Sourcepub async fn reload_provider(&self) -> Result<(), LLMError>
pub async fn reload_provider(&self) -> Result<(), LLMError>
Reload the provider based on current configuration
Re-reads the configuration and creates a new LLM provider instance, allowing runtime switching of providers or models.
§Returns
Ok(()) if the provider was successfully reloaded.
§Errors
Returns an error if:
- Configuration cannot be read
- Provider initialization fails (e.g., invalid API key)
§Example
use bamboo_agent::server::app_state::AppState;
use std::path::PathBuf;
#[tokio::main]
async fn main() {
let state = AppState::new(PathBuf::from("/path/to/.bamboo")).await;
// User updated config file...
state.reload_provider().await.expect("Provider reload failed");
}Sourcepub async fn reload_config(&self) -> Config
pub async fn reload_config(&self) -> Config
Reload the configuration from file
Reads the configuration file again and updates the in-memory
config. Note: This does NOT automatically reload the provider;
call reload_provider() afterwards if needed.
§Returns
The newly loaded configuration.
§Example
use bamboo_agent::server::app_state::AppState;
use std::path::PathBuf;
#[tokio::main]
async fn main() {
let state = AppState::new(PathBuf::from("/path/to/.bamboo")).await;
// Reload config from disk
let new_config = state.reload_config().await;
// Optionally reload provider with new config
state.reload_provider().await.ok();
}Sourcepub async fn persist_config(&self) -> Result<()>
pub async fn persist_config(&self) -> Result<()>
Persist the current in-memory config to disk ({app_data_dir}/config.json).
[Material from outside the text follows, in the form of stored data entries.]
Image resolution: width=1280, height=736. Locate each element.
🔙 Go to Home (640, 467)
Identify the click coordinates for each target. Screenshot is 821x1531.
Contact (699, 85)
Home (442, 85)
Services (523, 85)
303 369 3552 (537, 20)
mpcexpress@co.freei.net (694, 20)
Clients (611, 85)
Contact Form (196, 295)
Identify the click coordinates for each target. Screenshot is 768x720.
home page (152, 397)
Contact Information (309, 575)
This is the single “exit” for configuration writes in the server runtime.
Sourcepub async fn get_provider(&self) -> Arc<dyn LLMProvider>
pub async fn get_provider(&self) -> Arc<dyn LLMProvider>
Get a clone of the current provider
Returns a thread-safe reference to the current LLM provider. This is the preferred way to access the provider for making requests.
§Returns
An Arc reference to the current provider implementation.
§Example
use bamboo_agent::server::app_state::AppState;
use std::path::PathBuf;
#[tokio::main]
async fn main() {
let state = AppState::new(PathBuf::from("/path/to/.bamboo")).await;
let provider = state.get_provider().await;
// Use provider to make LLM requests...
}Sourcepub async fn shutdown(&self)
pub async fn shutdown(&self)
Shutdown all MCP servers gracefully
Sends shutdown signals to all running MCP server processes and waits for them to terminate cleanly.
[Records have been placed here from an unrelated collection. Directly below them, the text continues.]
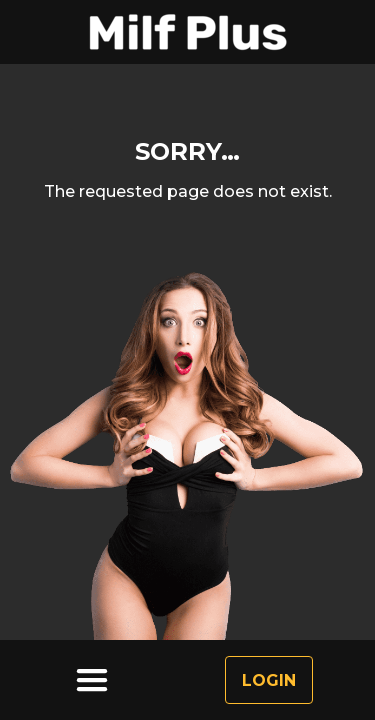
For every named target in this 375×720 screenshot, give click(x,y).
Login (269, 680)
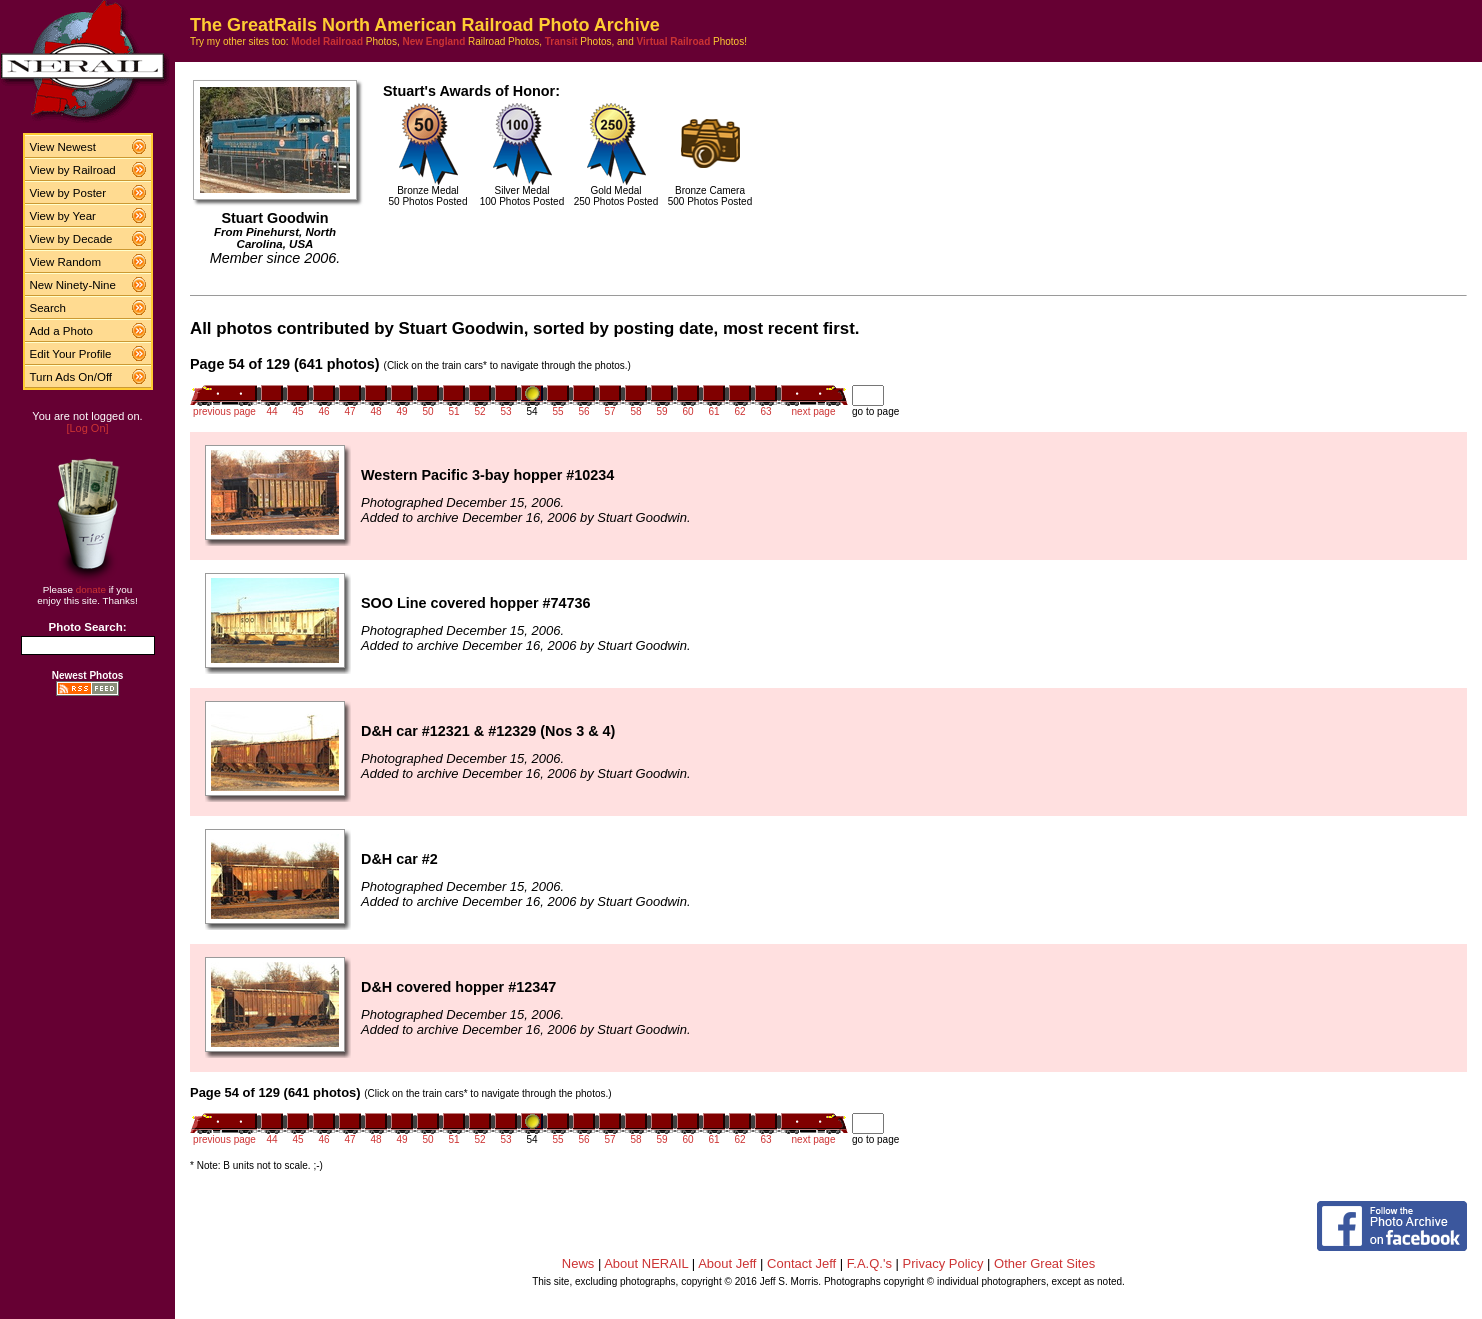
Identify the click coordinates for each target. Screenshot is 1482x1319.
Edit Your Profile (71, 354)
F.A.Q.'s (869, 1263)
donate (91, 589)
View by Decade (71, 239)
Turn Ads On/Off (71, 377)
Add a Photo (61, 331)
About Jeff (727, 1263)
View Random (65, 262)
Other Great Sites (1044, 1263)
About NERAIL (646, 1263)
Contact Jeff (801, 1263)
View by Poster (68, 193)
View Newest (63, 147)
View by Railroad (73, 170)
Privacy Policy (943, 1263)
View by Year (63, 216)
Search (48, 308)
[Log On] (87, 428)
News (578, 1263)
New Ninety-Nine (73, 285)
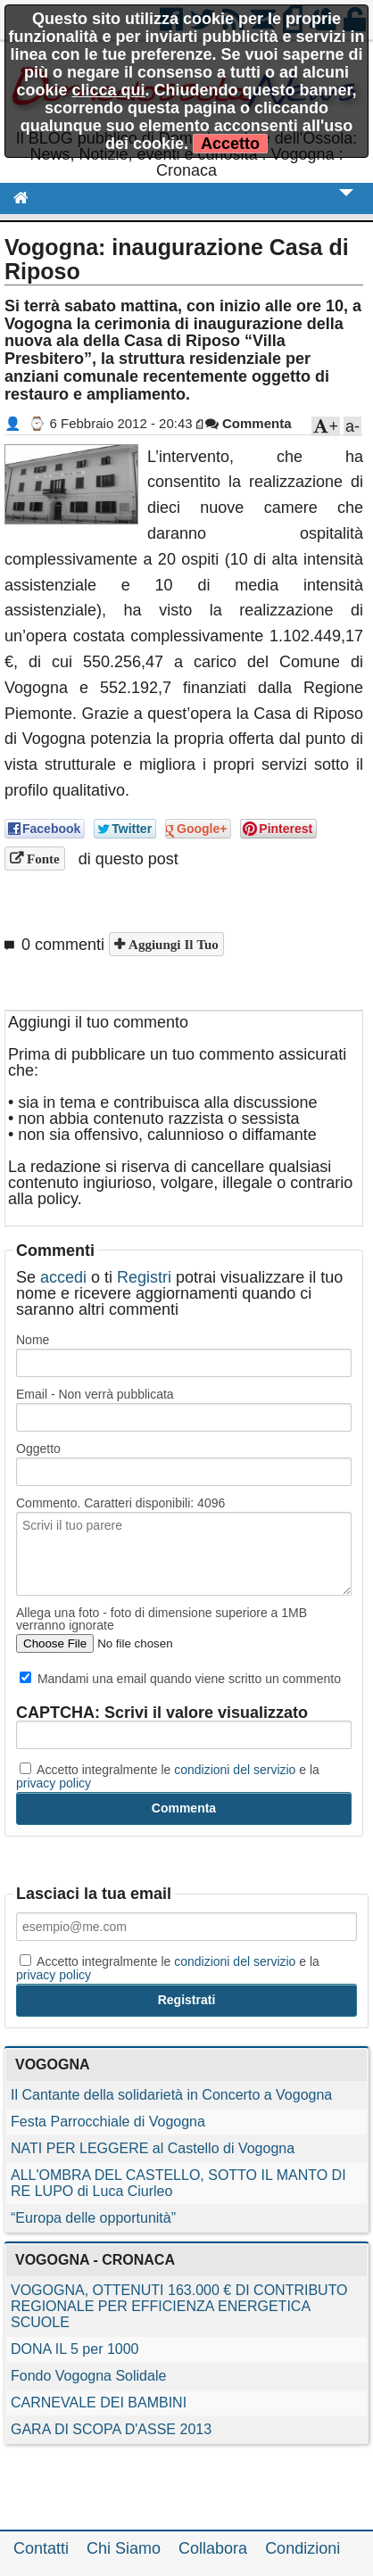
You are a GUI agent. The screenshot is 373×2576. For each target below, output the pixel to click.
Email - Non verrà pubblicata (95, 1394)
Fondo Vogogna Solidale (88, 2375)
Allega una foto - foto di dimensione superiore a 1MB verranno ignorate (161, 1618)
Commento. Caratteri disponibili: (120, 1503)
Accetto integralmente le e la (167, 1776)
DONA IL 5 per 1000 (75, 2349)
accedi (63, 1277)
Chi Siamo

This should be called during application shutdown to ensure MCP servers are not left running as orphaned processes.
Sourcepub async fn save_event(&self, session_id: &str, event: &AgentEvent)
pub async fn save_event(&self, session_id: &str, event: &AgentEvent)
Save an agent event to persistent storage
Appends the event to the session’s event log in JSONL format.
§Arguments
session_id- Session identifierevent- Event to save
Sourcepub async fn save_session(&self, session: &Session)
pub async fn save_session(&self, session: &Session)
Save a complete session to persistent storage
Writes the session metadata and all events to the storage backend.
§Arguments
session- Session object to save
Sourcepub fn get_all_tool_schemas(&self) -> Vec<ToolSchema>
pub fn get_all_tool_schemas(&self) -> Vec<ToolSchema>
Get all tool schemas from the composite tool executor
Returns schemas for both built-in tools and MCP-provided tools. These schemas are used to inform the LLM about available tools.
§Returns
Vector of tool schemas in Anthropic’s tool definition format.